Podcast 267: Certified Metabolic Typing Advisor

Martin shares his Metabolic Types course information. The answer to how human physiology really works – the culmination of Martin’s 30 years of searching for an answer and finding it.

Some foods, such as meat or sweet and acid foods, are good for certain people – and for these are not “problem” foods. On others, their effects are adverse. In order to gain a better understanding of this phenomenon and a deeper insight into the food-related causes of diseases, it is helpful to take a closer look at our metabolism.

Podcast 267: Certified Metabolic Typing Advisor

SCOTT: Welcome back, everybody! This is the Life Enthusiast Podcast, restoring vitality to you and to the planet! I am your co-host Scott Paton, and joining us, as usual, is the founder of the Life Enthusiast, Martin Pytela. Hey, Martin, how are you doing?

MARTIN: I am doing good. I want to mark this call as the first of 2012, and I think it is significant, and I would like to go into a recap of what happened in the first months of 2012.

SCOTT: Sure! It is February 2012, so two months have gone by, and I guess the question is: Have you kept your new year’s resolutions, or are you one of the 90% that breaks it after about three days?
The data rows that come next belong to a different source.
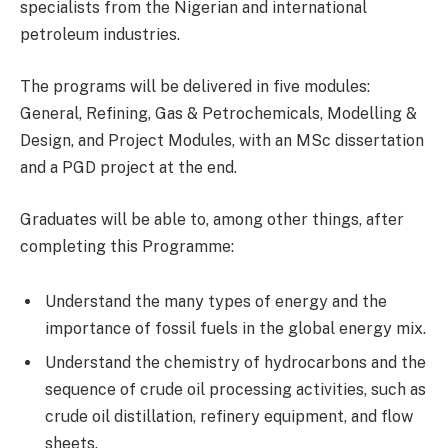
specialists from the Nigerian and international
petroleum industries.
The programs will be delivered in five modules:
General, Refining, Gas & Petrochemicals, Modelling &
Design, and Project Modules, with an MSc dissertation
and a PGD project at the end.
Graduates will be able to, among other things, after
completing this Programme:
Understand the many types of energy and the
importance of fossil fuels in the global energy mix.
Understand the chemistry of hydrocarbons and the
sequence of crude oil processing activities, such as
crude oil distillation, refinery equipment, and flow
sheets.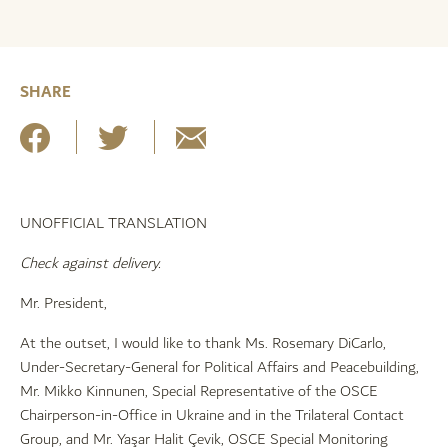
SHARE
UNOFFICIAL TRANSLATION
Check against delivery.
Mr. President,
At the outset, I would like to thank Ms. Rosemary DiCarlo,
Under-Secretary-General for Political Affairs and Peacebuilding,
Mr. Mikko Kinnunen, Special Representative of the OSCE
Chairperson-in-Office in Ukraine and in the Trilateral Contact
Group, and Mr. Yaşar Halit Çevik, OSCE Special Monitoring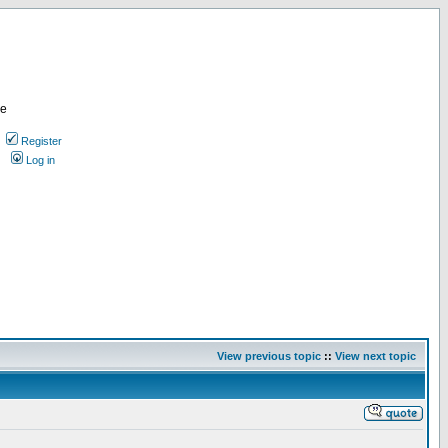
re
Register
Log in
View previous topic
::
View next topic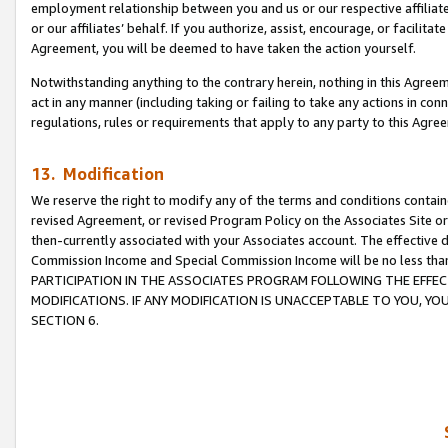
employment relationship between you and us or our respective affiliate
or our affiliates’ behalf. If you authorize, assist, encourage, or facilita
Agreement, you will be deemed to have taken the action yourself.
Notwithstanding anything to the contrary herein, nothing in this Agreeme
act in any manner (including taking or failing to take any actions in con
regulations, rules or requirements that apply to any party to this Agre
13. Modification
We reserve the right to modify any of the terms and conditions containe
revised Agreement, or revised Program Policy on the Associates Site or
then-currently associated with your Associates account. The effective d
Commission Income and Special Commission Income will be no less tha
PARTICIPATION IN THE ASSOCIATES PROGRAM FOLLOWING THE EFFE
MODIFICATIONS. IF ANY MODIFICATION IS UNACCEPTABLE TO YOU, 
SECTION 6.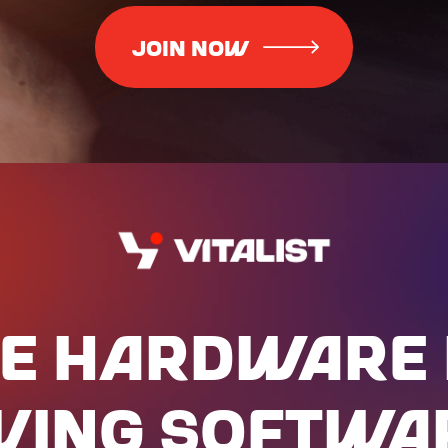
E HARdWARE 
IVING SOFTWA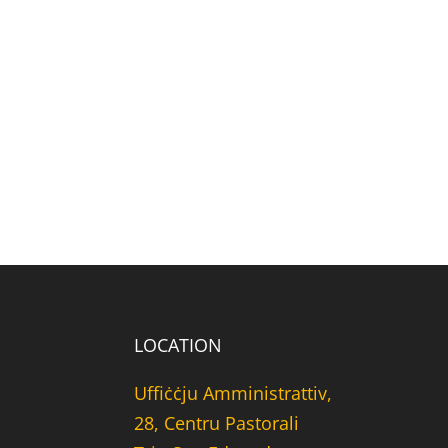
LOCATION
Uffiċċju Amministrattiv,
28, Centru Pastorali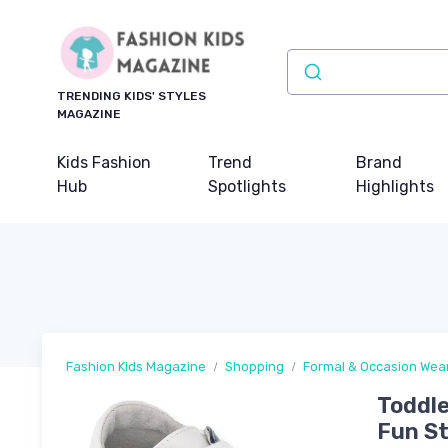
TRENDING KIDS' STYLES
MAGAZINE
Kids Fashion
Trend
Brand
Hub
Spotlights
Highlights
Fashion Kids Magazine
Shopping
Formal & Occasion Wea
Toddle
Fun St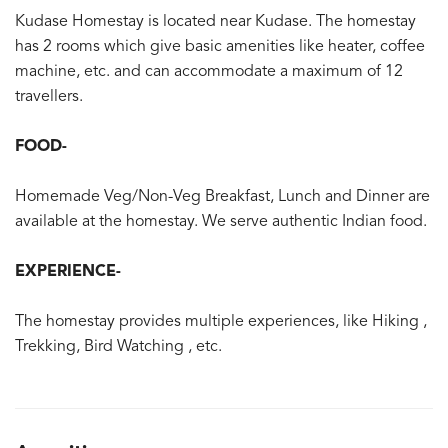
Kudase Homestay is located near Kudase. The homestay
has 2 rooms which give basic amenities like heater, coffee
machine, etc. and can accommodate a maximum of 12
travellers.
FOOD-
Homemade Veg/Non-Veg Breakfast, Lunch and Dinner are
available at the homestay. We serve authentic Indian food.
EXPERIENCE-
The homestay provides multiple experiences, like Hiking ,
Trekking, Bird Watching , etc.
MARTIN: Is that all we get? 10% can stick to their resolutions? (laughing)

SCOTT: (laughing) I don’t know what it is, but they keep doing studies on that. Whatever your new year’s resolution is, for many people, halfway through the next year they don’t exist anymore, so…

MARTIN: One thing I remember reading is that if you write it down as a statement, and as a commitment, you have a much greater chance of sticking to it.

SCOTT: Yeah, as opposed to just saying it, absolutely. And if you post it on the mirror of your bathroom, you are either going to guilt yourself into doing it, or you are going to take the note down real quick. So, what has been happening in the last 60 days, Martin?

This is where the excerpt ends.